Segment Start: INPUT FOR THIS TASK

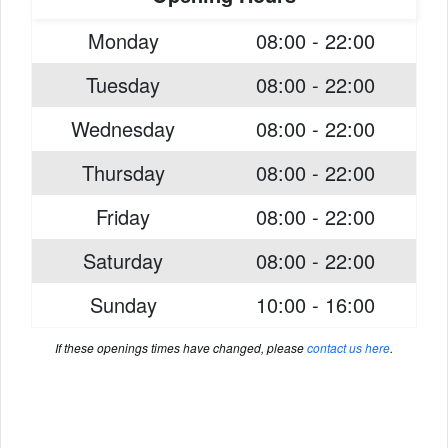
Monday
08:00 - 22:00
Tuesday
08:00 - 22:00
Wednesday
08:00 - 22:00
Thursday
08:00 - 22:00
Friday
08:00 - 22:00
Saturday
08:00 - 22:00
Sunday
10:00 - 16:00
If these openings times have changed, please
contact us here
.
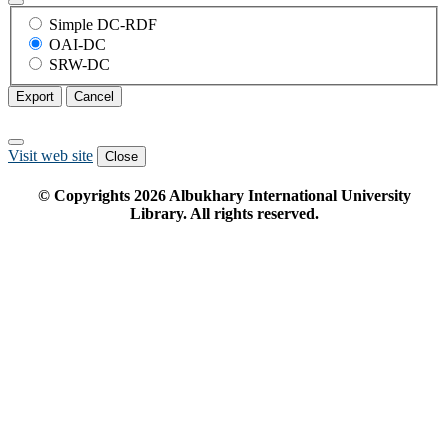
Simple DC-RDF
OAI-DC
SRW-DC
Export
Cancel
Visit web site
Close
© Copyrights
2026
Albukhary International University
Library. All rights reserved.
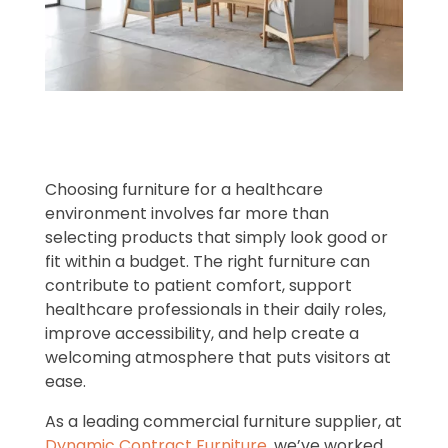
Choosing furniture for a healthcare
environment involves far more than
selecting products that simply look good or
fit within a budget. The right furniture can
contribute to patient comfort, support
healthcare professionals in their daily roles,
improve accessibility, and help create a
welcoming atmosphere that puts visitors at
ease.
As a leading commercial furniture supplier, at
Dynamic Contract Furniture
, we’ve worked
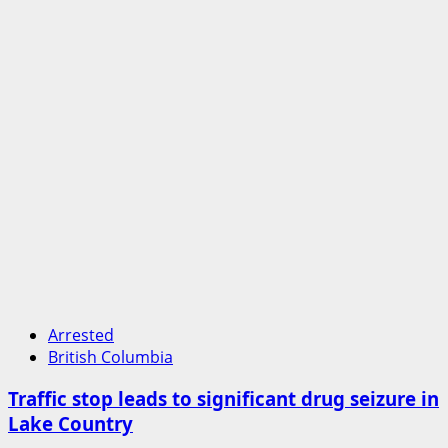
Arrested
British Columbia
Traffic stop leads to significant drug seizure in
Lake Country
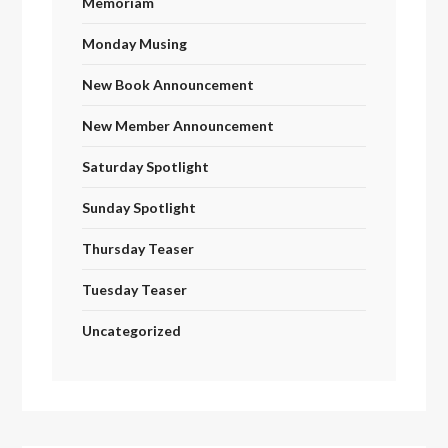
Memoriam
Monday Musing
New Book Announcement
New Member Announcement
Saturday Spotlight
Sunday Spotlight
Thursday Teaser
Tuesday Teaser
Uncategorized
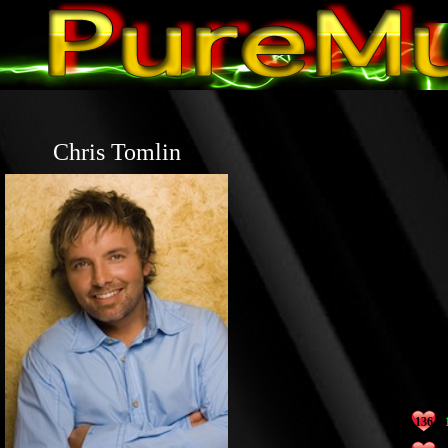
Chris Tomlin
136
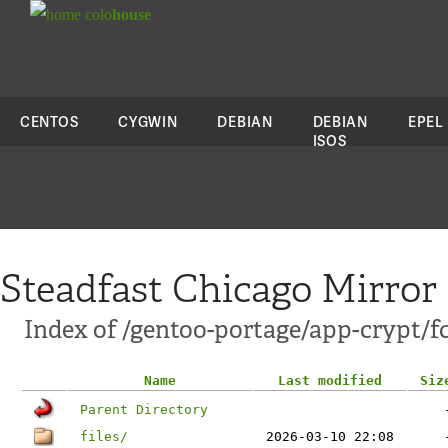
colo
house
CENTOS
CYGWIN
DEBIAN
DEBIAN
EPEL
ISOS
Steadfast Chicago Mirror
Index of /gentoo-portage/app-crypt/f
Name
Last modified
Siz
Parent Directory
files/
2026-03-10 22:08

Segment End: INPUT FOR THIS TASK

• YOUR TASK:
Every line above that includes the word "healthcare" must appear in the answer.

• REPLY TO THE EXERCISE:
Choosing furniture for a healthcare
healthcare professionals in their daily roles,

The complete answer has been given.